Karim et al. [163] construct a probabilistic atlas for atrium using 20 manually segmented training images. Given a test image, they apply an optimal thresholding to extract the blood pool and the vessel structures and obtain the Voronoi tessellation for the binarised image [161]. The narrow junctions, which are the connections between the atrium and its neighbouring structures, are then identified (as displayed in Fig. 15). Next, using the probabilistic atlas as prior, they present an MRF based cost function for segmenting cells that belong to the atrium. Additionally, a graph-cut method is applied for global optimisation. In order to deal with LA anatomical variations, Kutra et al. [164] have proposed a multi-component-based LA segmentation. The three most typical variations include the normal, common left trunk (CLT), and right middle pulmonary veins pattern (RMPV). Then a trained SVM is used to automatically select the model that fits the test image best. Eventually the model, which is a mesh of triangles, deforms towards the edge by the external and internal constraints.

Whole heart

The objective of whole heart segmentation includes delineation of LV, RV, LA, RA, and great vessels if required. Because of tissue diversity and indistinct boundaries between substructures; however, limited works have proved good efficacy in whole heart segmentation. The methods discussed in our review are summarised in Table 6.

Image-driven techniques

Makowski et al. [165] have proposed an active contour-based procedure to segment the heart and vessels in 2D transversal slices. This shape-independent method uses a balloon force to place the segmenting contour roughly and then uses a snake model to refine the segmentation. However, due to the complex geometry of the whole heart, later published works tend to use shape priors to increase robustness.

Model-driven techniques

Lotjonen et al. [166] reconstruct the 3D geometry of atria and ventricles from both SAX and LAX views. The pulmonary artery, pulmonary veins, and vena cava are excluded for volumetric measurement. The shape variability is modelled using PDM, a novel landmark distribution model, and a probabilistic atlas. Then the mean shape model is non-rigidly registered to the test image, and the model deforms towards the boundaries based on the shape priors. Since the performance of SSM-based methods is related to the richness of training samples, Koikkalainen et al. [167] have shown the feasibility to improve the segmentation of four-chamber and major vessels by artificially enlarging the training sets. Wierzbicki et al. [168] build PCA-based models for LV, RV plus RA, LA plus aorta, and the entire heart separately, using high quality training data. Each model is then registered to the mid-diastole frame of a low quality sequence, and propagated to all other frames by animating motion dynamics. Peters et al. [169] developed a deformable model by proposing a novel and robust boundary identifying technique called simulated search, whose mesh matching functions are previously trained. For the prior information-based approaches, model registration is always a critical step. Zhuang et al. [170] and Zuluaga et al. [171] find the breakthrough herein. They present a locally affine registration mechanism, which is further refined by a free-form deformation registration. This atlas-propagation-based method has turned out to be robust against various pathologies. Examples of the segmented whole heart in different views and a visualisation of segmentation errors between the result and the ground-truth are shown in Fig. 16.

Direct estimation

Zhen et al. [17] explored the feasibility in applying direct estimation to four-chamber volume measurement as well, by representing the MR images in a compact and discriminative way. The image features are generated using a supervised descriptor learning algorithm. Then the volume estimation becomes a multi-output regression problem solved with random forest.

Discussion

Despite the advances in cardiac image segmentation listed in this review, there are plenty of challenges waiting to be addressed to allow a more comprehensive assessment of cardiac function in clinical practice and medical research with MRI.

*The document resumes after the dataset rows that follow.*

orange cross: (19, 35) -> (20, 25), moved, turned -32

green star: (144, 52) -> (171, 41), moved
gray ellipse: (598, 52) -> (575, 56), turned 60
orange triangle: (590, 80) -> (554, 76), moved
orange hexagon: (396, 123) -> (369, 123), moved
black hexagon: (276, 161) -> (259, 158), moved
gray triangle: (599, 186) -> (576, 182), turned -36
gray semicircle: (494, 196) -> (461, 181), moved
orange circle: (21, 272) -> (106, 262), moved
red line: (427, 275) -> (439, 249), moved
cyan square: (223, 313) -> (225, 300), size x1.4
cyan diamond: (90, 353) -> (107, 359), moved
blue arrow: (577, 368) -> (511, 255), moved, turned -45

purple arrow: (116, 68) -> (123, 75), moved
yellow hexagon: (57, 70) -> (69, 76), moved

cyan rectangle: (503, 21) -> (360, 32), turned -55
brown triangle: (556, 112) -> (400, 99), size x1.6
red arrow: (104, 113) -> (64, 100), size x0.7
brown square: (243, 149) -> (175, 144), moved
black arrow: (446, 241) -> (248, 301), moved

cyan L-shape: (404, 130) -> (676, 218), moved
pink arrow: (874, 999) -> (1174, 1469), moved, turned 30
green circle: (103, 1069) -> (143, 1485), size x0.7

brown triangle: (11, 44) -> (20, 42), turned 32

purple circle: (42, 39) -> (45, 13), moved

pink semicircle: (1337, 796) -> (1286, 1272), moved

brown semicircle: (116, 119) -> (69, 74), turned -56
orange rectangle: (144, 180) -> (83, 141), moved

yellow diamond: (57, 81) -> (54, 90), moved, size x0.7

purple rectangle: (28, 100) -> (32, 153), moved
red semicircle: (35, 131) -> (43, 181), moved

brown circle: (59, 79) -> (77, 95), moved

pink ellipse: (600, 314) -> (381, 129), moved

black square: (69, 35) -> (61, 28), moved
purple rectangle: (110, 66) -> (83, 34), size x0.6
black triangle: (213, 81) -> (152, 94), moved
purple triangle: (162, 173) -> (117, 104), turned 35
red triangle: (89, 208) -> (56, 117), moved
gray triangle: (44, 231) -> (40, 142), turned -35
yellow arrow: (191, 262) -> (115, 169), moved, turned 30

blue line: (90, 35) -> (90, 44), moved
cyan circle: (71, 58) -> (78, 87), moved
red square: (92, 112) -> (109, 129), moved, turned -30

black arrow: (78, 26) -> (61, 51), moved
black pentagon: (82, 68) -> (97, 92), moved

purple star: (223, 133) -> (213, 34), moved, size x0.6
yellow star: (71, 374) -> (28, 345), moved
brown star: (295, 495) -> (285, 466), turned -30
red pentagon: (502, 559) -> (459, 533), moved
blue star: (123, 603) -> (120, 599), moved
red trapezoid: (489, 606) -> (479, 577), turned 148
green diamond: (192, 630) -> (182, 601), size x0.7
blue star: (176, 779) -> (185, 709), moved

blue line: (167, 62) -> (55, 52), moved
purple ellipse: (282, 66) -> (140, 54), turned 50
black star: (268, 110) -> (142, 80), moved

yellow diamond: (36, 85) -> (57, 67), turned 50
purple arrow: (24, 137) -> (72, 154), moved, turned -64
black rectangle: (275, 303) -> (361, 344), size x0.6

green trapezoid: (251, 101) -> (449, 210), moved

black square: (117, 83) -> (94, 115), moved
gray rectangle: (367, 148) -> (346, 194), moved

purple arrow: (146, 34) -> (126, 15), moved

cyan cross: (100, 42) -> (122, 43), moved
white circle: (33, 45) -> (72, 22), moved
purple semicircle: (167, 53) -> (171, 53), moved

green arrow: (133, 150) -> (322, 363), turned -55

Choice of segmentation techniques

From this review, it can be seen there is a wide range of techniques and approaches that can be used for cardiac MR image segmentation. The choice of a particular technique is thus not trivial. However, a number of recommendations can be made. Firstly, the choice of the technique to be implemented can be constrained by the specific protocol. For example, a model-based technique can be used to obtain the walls of the LV is combined with thresholding to eliminate the effect of the papillary muscles. Secondly, the choice of a particular approach can depend on the availability of large training datasets. In such situations, model-based approaches can be very powerful tools to restrict the segmentation results to valid instances. In the contrary, when only small cohorts are available for training, model-based techniques can be too restrictive and methods that do not use any prior are preferred.
Finally, the obvious criterion for the choice of techniques should be the segmentation accuracy. However, while we provided a detailed list of the evaluations of the existing techniques in Tables 2, 3, 4, 5, and 6 for an overview of their performance, their direct comparison is difficult as the error metrics between the segmentation outcomes and the ground-truth are defined differently in different articles (point-to-surface errors, point-to-point errors, Hausdorff distance, dice similarity, correlation and linear regression coefficients, etc.). Also, the datasets are not the same in terms of image sequences, their numbers (sample size), and the classes (healthy vs. abnormal cases). For this reason, the emergence of challenges in international conferences is a very important initiative that will be able to highlight more objectively the merits and limitations of the existing methods. We can list, for example, the Left Ventricle Segmentation Challenge1 (MICCAI 09), Right Ventricle Segmentation Challenge2 (MICCAI 12), as well as Left Atrial Segmentation Challenge3 (MICCAI 13).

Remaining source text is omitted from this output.